Let's verify your environment is properly configured.

In [None]:
# ============================================================
# Environment Setup and Verification
# ============================================================

import sys
from pathlib import Path

# Project root setup
project_root = Path.cwd().parent
sys.path.insert(0, str(project_root / 'src'))

# Reproducibility
SEED = 42

print("="*60)
print("G-CODE FINGERPRINTING - ENVIRONMENT CHECK")
print("="*60)
print(f"\n✓ Project root: {project_root}")
print(f"✓ Python path configured")

In [None]:
# Python version check
print(f"\nPython Version: {sys.version}")

# Check Python version is compatible
if sys.version_info >= (3, 9):
    print("✓ Python version compatible (3.9+)")
else:
    print("⚠ Python 3.9+ recommended")

In [None]:
# Package version check
packages_to_check = [
    ('torch', 'PyTorch'),
    ('numpy', 'NumPy'),
    ('pandas', 'Pandas'),
    ('matplotlib', 'Matplotlib'),
    ('seaborn', 'Seaborn'),
    ('sklearn', 'Scikit-learn'),
    ('wandb', 'Weights & Biases'),
    ('flask', 'Flask'),
]

print("\nPackage Versions:")
print("-" * 40)

for pkg_name, display_name in packages_to_check:
    try:
        module = __import__(pkg_name)
        version = getattr(module, '__version__', 'installed')
        print(f"  ✓ {display_name:20s} {version}")
    except ImportError:
        print(f"  ✗ {display_name:20s} NOT INSTALLED")

In [None]:
# Device check
import os
os.environ['PYTORCH_ENABLE_MPS_FALLBACK'] = '1'

import torch
import numpy as np

# Set seeds for reproducibility
torch.manual_seed(SEED)
np.random.seed(SEED)

print("\nCompute Device:")
print("-" * 40)

if torch.cuda.is_available():
    device = torch.device('cuda')
    print(f"  ✓ CUDA available: {torch.cuda.get_device_name(0)}")
    print(f"    Memory: {torch.cuda.get_device_properties(0).total_memory / 1e9:.1f} GB")
elif hasattr(torch.backends, 'mps') and torch.backends.mps.is_available():
    device = torch.device('mps')
    print("  ✓ Apple MPS available (Metal Performance Shaders)")
else:
    device = torch.device('cpu')
    print("  ℹ Using CPU (no GPU acceleration)")

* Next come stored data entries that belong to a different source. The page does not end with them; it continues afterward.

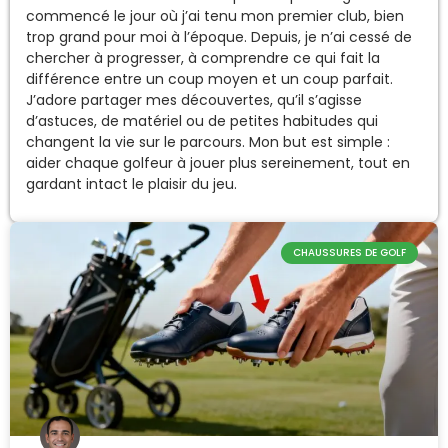
commencé le jour où j’ai tenu mon premier club, bien
trop grand pour moi à l’époque. Depuis, je n’ai cessé de
chercher à progresser, à comprendre ce qui fait la
différence entre un coup moyen et un coup parfait.
J’adore partager mes découvertes, qu’il s’agisse
d’astuces, de matériel ou de petites habitudes qui
changent la vie sur le parcours. Mon but est simple :
aider chaque golfeur à jouer plus sereinement, tout en
gardant intact le plaisir du jeu.
CHAUSSURES DE GOLF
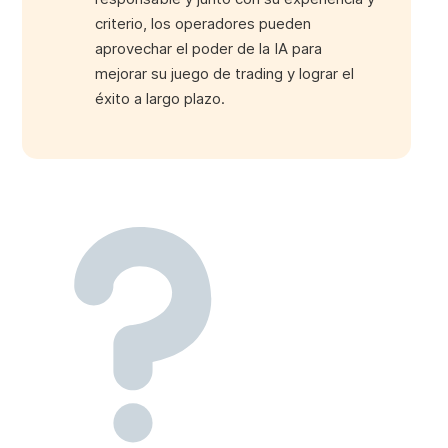
criterio, los operadores pueden
aprovechar el poder de la IA para
mejorar su juego de trading y lograr el
éxito a largo plazo.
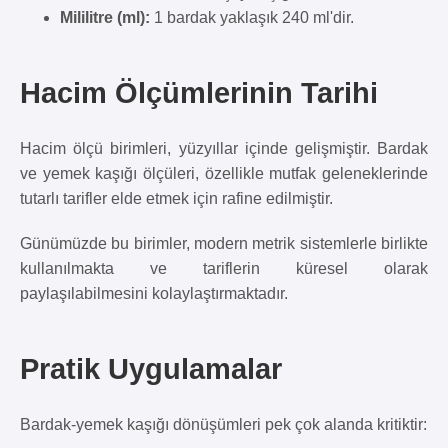
Mililitre (ml):
1 bardak yaklaşık 240 ml'dir.
Hacim Ölçümlerinin Tarihi
Hacim ölçü birimleri, yüzyıllar içinde gelişmiştir. Bardak
ve yemek kaşığı ölçüleri, özellikle mutfak geleneklerinde
tutarlı tarifler elde etmek için rafine edilmiştir.
Günümüzde bu birimler, modern metrik sistemlerle birlikte
kullanılmakta ve tariflerin küresel olarak
paylaşılabilmesini kolaylaştırmaktadır.
Pratik Uygulamalar
Bardak-yemek kaşığı dönüşümleri pek çok alanda kritiktir:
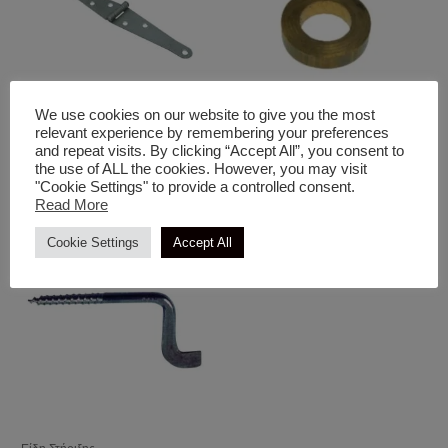
We use cookies on our website to give you the most
relevant experience by remembering your preferences
Είδη Στήριξης
Βίδες - Ροδέλες - Στριφώνια
and repeat visits. By clicking “Accept All”, you consent to
Μεντεσές Διπλός
Ροδέλα Μεντεσέδων
the use of ALL the cookies. However, you may visit
Ορειχάλκινη
"Cookie Settings" to provide a controlled consent.
Read More
Cookie Settings
Accept All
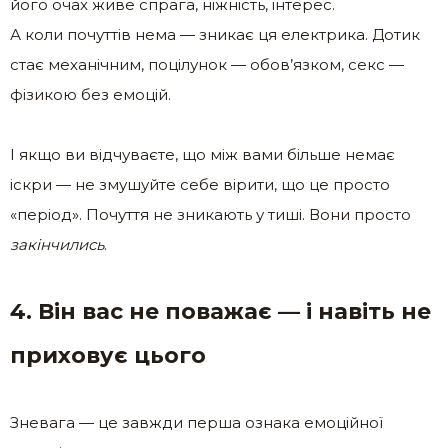
його очах живе спрага, ніжність, інтерес.
А коли почуттів нема — зникає ця електрика. Дотик
стає механічним, поцілунок — обов’язком, секс —
фізикою без емоцій.
І якщо ви відчуваєте, що між вами більше немає
іскри — не змушуйте себе вірити, що це просто
«період». Почуття не зникають у тиші. Вони просто
закінчились
.
4. Він вас не поважає — і навіть не
приховує цього
Зневага — це завжди перша ознака емоційної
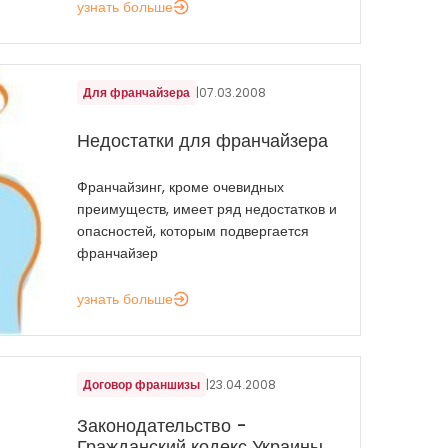
узнать больше
Для франчайзера
|
07.03.2008
Недостатки для франчайзера
Франчайзинг, кроме очевидных
преимуществ, имеет ряд недостатков и
опасностей, которым подвергается
франчайзер
узнать больше
Договор франшизы
|
23.04.2008
Законодательство -
Гражданский кодекс Украины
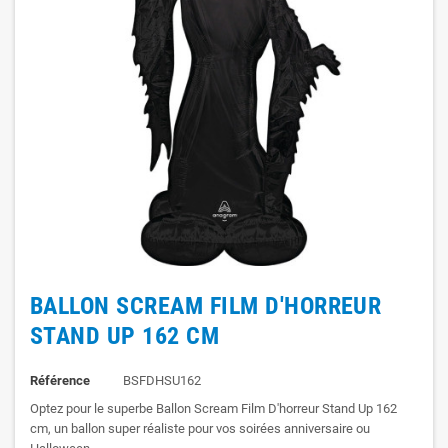
BALLON SCREAM FILM D'HORREUR
STAND UP 162 CM
Référence
BSFDHSU162
Optez pour le superbe Ballon Scream Film D'horreur Stand Up 162
cm, un ballon super réaliste pour vos soirées anniversaire ou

print(f"\n  Selected device: {device}")
print(f"\n✓ Reproducibility seeds set (SEED={SEED})")

## 4. Project Structure

Understanding the project layout helps you navigate the codebase.

In [None]:
# Verify key directories exist
print("\nProject Structure:")
print("="*60)

structure = {
    'data/': 'Raw G-code files and vocabulary files',
    'src/miracle/': 'Core Python package',
    'src/miracle/model/': 'Model architectures (MM-DTAE-LSTM, SensorMultiHeadDecoder)',
    'src/miracle/dataset/': 'Data loading and preprocessing',
    'src/miracle/training/': 'Training utilities and losses',
    'scripts/': 'Training and evaluation scripts',
    'configs/': 'Configuration files',
    'outputs/': 'Model checkpoints and results',
    'outputs/sensor_multihead_v3/': 'Latest trained model (decoder)',
    'outputs/mm_dtae_lstm_v2/': 'Frozen encoder model',
    'outputs/stratified_splits_v2/': 'Train/val/test splits',
    'notebooks/': 'Tutorial notebooks (you are here!)',
}

for path, description in structure.items():
    full_path = project_root / path.rstrip('/')
    exists = "✓" if full_path.exists() else "✗"
    print(f"  {exists} {path:40s} {description}")

In [None]:
# Check for critical files
print("\nCritical Files:")
print("-" * 70)

critical_files = {
    'data/vocabulary_4digit_hybrid.json': 'G-code vocabulary (4-digit hybrid)',
    'outputs/stratified_splits_v2/train_sequences.npz': 'Training data',
    'outputs/stratified_splits_v2/val_sequences.npz': 'Validation data',
    'outputs/stratified_splits_v2/test_sequences.npz': 'Test data',
    'outputs/sensor_multihead_v3/best_model.pt': 'Best decoder model',
    'outputs/mm_dtae_lstm_v2/best_model.pt': 'Frozen encoder model',
}

for path, description in critical_files.items():
    full_path = project_root / path
    if full_path.exists():
        size_mb = full_path.stat().st_size / (1024 * 1024)
        print(f"  ✓ {path:50s} ({size_mb:.1f} MB)")
    else:
        print(f"  ✗ {path:50s} (MISSING)")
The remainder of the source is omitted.